Pada sintesis yang kemudian, Leibniz (1646-1716) menguraikan kebenaran  pengetahuan dalam dua bentuk, yakni pengetahuan apriori dan pengetahuan aposteriori. Dua bentuk pengetahuan kemudian  dimanfaatkan untuk memahami realitas secara komprehensif.  Dengan demikian, ketika memahami realitas secara komprehensif maka ilmu pengetahuan pun berkembang secara komprehensif pula. Leibniz  mengurai ketegangan kedua aliran ini dengan memulai dari cara mengetahui realitas. Menurutnya pengetahuan berawal dari bagaimana memahami realitas. Ada dua cara memahami realitas, yakni: Pertama: memahami realitas secara aposteriori berarti memahami realitas mengacu pada apa yang ditemukan secara aktual di dunia ini, yaitu melalui pancaindera.
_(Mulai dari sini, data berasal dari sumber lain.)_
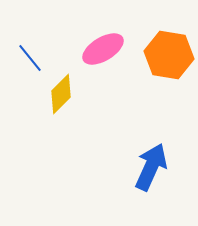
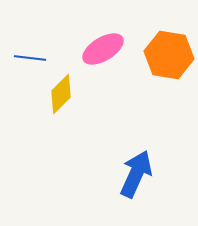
blue line: rotated 44 degrees counterclockwise
blue arrow: moved 15 px left, 7 px down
Dengan kata lain, realitas terbentuk berdasarkan pengalaman empirik manusia. Kedua, memahami realitas secara apriori adalah memahaminya mengacu pada sebab realitas itu.  Memahami sesuatu secara apriori adalah dengan memahami apa yang menjadi sebabnya, apa yang memunculkan apa yang memungkin hal itu terjadi. Berdasarkan inilah, Leibniz membuat distingsi antara kebenaran yang berasal dari fakta dan pengalaman kebenaran aposteriori, yang pembuktiannya dengan berdasarkan pengalaman dan kebenaran yang berasal dari akal budi kebenaran apriori yang pembuktiannya dengan melihat hubungannya dengan proposisi yang sama.
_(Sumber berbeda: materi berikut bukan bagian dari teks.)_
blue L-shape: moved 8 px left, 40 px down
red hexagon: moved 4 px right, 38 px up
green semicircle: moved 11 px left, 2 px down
IV.     Pendidikan Sebagai Akvitas Penemuan Pengetahuan Kebenaran
Sensasi atau raktek pendidikan sering dijalankan tanpa dasar yang direfleksikan, karena itu tidak sistematis dan tidak kritis. Suatu pendidikan yang sistematis dan kritis pada umumnya didasarkan pada suatu pandangan filosofis tentang Tuhan, manusia dan dunia ciptaan. Jika demikian maka pendidikan mencerminkan pandangan filosofis tentang Tuhan, manusia dan kosmos. Dengan kata lain, pandangan filosofis tentang Tuhan, manusia dan kosmos mempunyai dampak atau implikasi pada praktek pendidikan. Ada beberapa poin yang penting berkaitan dengan aktivitas pendidikan sebagai sensasi atau praktek yang senantiasa direfleksikan secara sistematis.  Pertama,  pendidikan adalah aktivitas untuk membangun diri kita sendiri. Dengan berpikir lebih mendalam, manusia mengalami dan menyadari kehadiran dirinya yang nyata di alam dunia ini. Dengan pendidikan, Rahasia hidup yang kita selidiki justru memaksa kita untuk berpikir untuk hidup sesadar-sadarnya, dan memberikan isi kepada hidup kita sendiri. Kedua,  pendidikan memberikan kebiasaan dan kepandaian untuk melihat dan memecahkan persoalan-persoalan dalam hidup sehari-hari. Orang yang hidup secara dangkal saja, tidak mudah melihat persoalan-persoalan, apalagi melihat pemecahnya. Dalam filsafat kita dilatih melihat dulu apa yang menjadi persoalan, dan ini merupakan syarat mutlak untuk memecahkannya. Ketiga, pendidikan memberikan pandangan yang luas, membendung akuisme dan eksklusivisme. Keempat, pendidikan merupakan latihan untuk berpikir sendiri, hingga kita tak hanya ikut-ikutan saja, membuntut pada pandangan umum, tetapi secara kritis menyelidiki apa yang dikemukakan orang, mempunyai pendapat sendiri, dengan cita-cita mencari kebenaran. Kelima, pendidikan memberikan dasar-dasar, baik untuk hidup kita sendiri (terutama dalam etika) maupun untuk ilmu-ilmu pengetahuan dan lainnya, seperti sosiologi, ilmu jiwa, ilmu mendidik, dan sebagainya.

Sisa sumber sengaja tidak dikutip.